Questi dipinti consistono in un complesso insieme di temi iconografici, fintanto da indurre il fedele astante a “leggere” la devozione a S. Rocco in precisi assunti teologici ed agiografici. E a mo d’esempio, prendiamo in considerazione le tangibili immagini pittoriche della seconda vela della volta: San Rocco che guarisce gli appestati in cui è prevalente il principio della potenza taumaturgica del santo francese pellegrino. E per concludere il tema della religiosità popolare partecipata nell’area vesuviana mi sia consentito citare i santi “medici” addirittura per antonomasia: Cosma e Damiano, molto invocati da quanti necessiti di guari­gione dall’enterite, dai calcoli renali, dal mal di gola, dall’incontinenza urinaria dei bambini e da tanti altri ricorrenti malesseri fisici.E poi, dove c’è bisogno di assicurarsi contro ogni altro possibile malessere e disgrazia, conseguen­temente si determina l’insorgere di vari momenti della devozione popolare, rispetto ad altri peculiari santi taumaturgici, quali San Vito, San Sebastiano e Sant’Antonio Abate.Infatti, queste osservazioni confermano la vivida creatività popolare del territorio vesuviano in materia di manifestare il sacro, altrimenti, a dimensioni della tradizione pagana”.

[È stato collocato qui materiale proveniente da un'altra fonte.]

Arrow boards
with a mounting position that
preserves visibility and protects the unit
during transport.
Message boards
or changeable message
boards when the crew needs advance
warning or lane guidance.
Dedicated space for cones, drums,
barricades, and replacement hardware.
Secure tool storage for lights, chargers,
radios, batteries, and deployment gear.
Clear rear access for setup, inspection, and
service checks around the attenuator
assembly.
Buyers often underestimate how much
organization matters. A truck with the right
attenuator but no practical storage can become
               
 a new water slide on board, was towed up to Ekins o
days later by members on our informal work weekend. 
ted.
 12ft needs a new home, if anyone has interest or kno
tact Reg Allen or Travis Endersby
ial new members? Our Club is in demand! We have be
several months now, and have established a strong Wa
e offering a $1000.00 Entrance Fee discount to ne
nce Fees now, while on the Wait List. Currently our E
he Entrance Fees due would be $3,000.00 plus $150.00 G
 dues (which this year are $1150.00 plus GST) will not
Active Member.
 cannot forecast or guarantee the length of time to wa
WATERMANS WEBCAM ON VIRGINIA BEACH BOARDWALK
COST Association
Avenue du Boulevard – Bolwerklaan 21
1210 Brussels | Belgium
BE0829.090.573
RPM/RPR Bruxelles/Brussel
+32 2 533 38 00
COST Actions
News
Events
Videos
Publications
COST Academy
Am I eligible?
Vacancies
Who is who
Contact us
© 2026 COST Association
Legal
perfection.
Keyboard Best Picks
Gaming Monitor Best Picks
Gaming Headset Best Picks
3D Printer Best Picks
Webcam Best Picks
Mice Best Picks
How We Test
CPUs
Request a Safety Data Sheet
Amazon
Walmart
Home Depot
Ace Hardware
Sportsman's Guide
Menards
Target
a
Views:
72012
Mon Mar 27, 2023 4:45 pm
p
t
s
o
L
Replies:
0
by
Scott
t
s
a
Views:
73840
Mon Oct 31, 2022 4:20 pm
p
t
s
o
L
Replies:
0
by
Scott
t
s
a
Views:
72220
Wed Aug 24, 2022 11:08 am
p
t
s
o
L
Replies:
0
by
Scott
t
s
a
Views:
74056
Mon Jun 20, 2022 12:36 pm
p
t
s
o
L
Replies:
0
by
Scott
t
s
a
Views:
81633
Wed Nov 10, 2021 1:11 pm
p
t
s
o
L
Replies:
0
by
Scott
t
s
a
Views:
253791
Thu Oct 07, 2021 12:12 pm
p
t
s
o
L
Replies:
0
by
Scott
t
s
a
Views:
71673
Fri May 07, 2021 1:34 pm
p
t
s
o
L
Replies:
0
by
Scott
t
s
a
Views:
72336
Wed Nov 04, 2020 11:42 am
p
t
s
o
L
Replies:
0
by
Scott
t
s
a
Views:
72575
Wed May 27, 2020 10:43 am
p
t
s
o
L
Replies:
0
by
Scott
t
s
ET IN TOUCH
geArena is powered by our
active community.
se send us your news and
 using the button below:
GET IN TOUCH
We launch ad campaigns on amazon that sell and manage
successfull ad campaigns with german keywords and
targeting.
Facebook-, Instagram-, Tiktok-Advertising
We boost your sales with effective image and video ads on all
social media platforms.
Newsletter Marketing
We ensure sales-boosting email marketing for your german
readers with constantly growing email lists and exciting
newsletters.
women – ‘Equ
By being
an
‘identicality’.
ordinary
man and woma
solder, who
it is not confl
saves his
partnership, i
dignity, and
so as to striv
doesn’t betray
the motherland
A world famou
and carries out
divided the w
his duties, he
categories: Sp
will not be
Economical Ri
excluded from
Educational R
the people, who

.È in questo modo occorre precisare che il tutto non va lodato, “sic et simpliciter” come serbatoio della purezza e della ingenuità contadina, ma occorre, come abbiamo sostenuto nel presente saggio, tener conto dei cosiddetti “relitti culturali”( 20). Ovverosia, nelle radici archeologiche della nostra identità storico-religiosa cosi come prima è stata evidenziata si trovano inseriti tanti altri segni, insospettati, di cultura del sacro. A mo d’esempio, citeremo la raffigurazione di momenti di soccorso divino, con riferimento al passo biblico che potrebbe sembrare, addirittura, il “manifesto ideolo­gico” dell’immaginario religioso vesuviano: Dio che salva: con manforte, braccio teso, grande timore, segni prodigi. .A ben ragione l’apparente ridondanza della frase è spiegata nella eroicità espressa del dio Summano che ”con mano forte” protegge dalle saette notturne e similmente da San Gennaro che regge con mano forte il pastorale da vescovo rimanendo illeso dal martirio di una fornace ardente. Cosi il significato divino del braccio teso presenta rimando alla spada dell’Arcangelo Michele ed alla lancia di San Giorgio. Infine il signi­ficato profondo delle parole successive: grande timore, segni e prodigi, preannunciano i miracoli compiuti dai santi protettori prima citati. E in un modo molto più simbolico da San Rocco nell’atto di assistere gli appe­ stati. Fin tanto che finisce, decisamente, a tradursi nel consolidato archetipo della religiosità popolare: l’eroe vincitore di ogni male che angustia l’uomo.